* Material supplied:
+ + +
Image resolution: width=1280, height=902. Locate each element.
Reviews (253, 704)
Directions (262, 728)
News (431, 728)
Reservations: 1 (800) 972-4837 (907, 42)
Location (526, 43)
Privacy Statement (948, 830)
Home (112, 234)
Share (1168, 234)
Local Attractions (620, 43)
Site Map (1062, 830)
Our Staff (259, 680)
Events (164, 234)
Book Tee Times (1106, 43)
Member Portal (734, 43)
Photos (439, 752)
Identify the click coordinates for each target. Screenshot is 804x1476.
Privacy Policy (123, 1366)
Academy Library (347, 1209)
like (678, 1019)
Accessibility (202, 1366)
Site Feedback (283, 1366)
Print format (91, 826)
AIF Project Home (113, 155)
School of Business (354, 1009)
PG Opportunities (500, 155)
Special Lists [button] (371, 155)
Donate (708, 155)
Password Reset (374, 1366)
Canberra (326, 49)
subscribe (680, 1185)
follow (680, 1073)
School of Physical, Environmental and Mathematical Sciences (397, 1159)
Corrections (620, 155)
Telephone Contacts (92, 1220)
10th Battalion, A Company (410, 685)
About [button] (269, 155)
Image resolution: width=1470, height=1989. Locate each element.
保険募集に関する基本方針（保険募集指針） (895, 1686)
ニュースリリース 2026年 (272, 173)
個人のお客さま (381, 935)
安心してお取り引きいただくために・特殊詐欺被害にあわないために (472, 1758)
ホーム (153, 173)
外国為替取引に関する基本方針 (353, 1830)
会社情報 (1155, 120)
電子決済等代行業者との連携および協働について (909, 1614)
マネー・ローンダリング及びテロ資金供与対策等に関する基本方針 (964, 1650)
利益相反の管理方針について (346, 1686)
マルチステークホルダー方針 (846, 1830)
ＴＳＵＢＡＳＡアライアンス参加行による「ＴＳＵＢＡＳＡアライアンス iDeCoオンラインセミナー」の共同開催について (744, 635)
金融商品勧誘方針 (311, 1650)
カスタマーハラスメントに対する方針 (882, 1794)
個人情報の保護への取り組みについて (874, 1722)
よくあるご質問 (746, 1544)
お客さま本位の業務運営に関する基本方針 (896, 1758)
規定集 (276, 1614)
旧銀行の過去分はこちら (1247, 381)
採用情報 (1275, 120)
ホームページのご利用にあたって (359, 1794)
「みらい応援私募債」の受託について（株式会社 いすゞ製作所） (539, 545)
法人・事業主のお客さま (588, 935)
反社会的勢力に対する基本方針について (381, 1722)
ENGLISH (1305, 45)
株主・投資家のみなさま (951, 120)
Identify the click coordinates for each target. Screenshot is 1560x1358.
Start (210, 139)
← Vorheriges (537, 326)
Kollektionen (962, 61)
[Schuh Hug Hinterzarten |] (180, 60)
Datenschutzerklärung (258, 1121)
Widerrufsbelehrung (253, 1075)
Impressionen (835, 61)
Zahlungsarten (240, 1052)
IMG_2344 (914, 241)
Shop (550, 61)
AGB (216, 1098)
+ + +
* What you should do:
Which lines above hold the string "Locate"? Show each of them.

* Output:
Image resolution: width=1280, height=902. Locate each element.
Image resolution: width=1470, height=1989. Locate each element.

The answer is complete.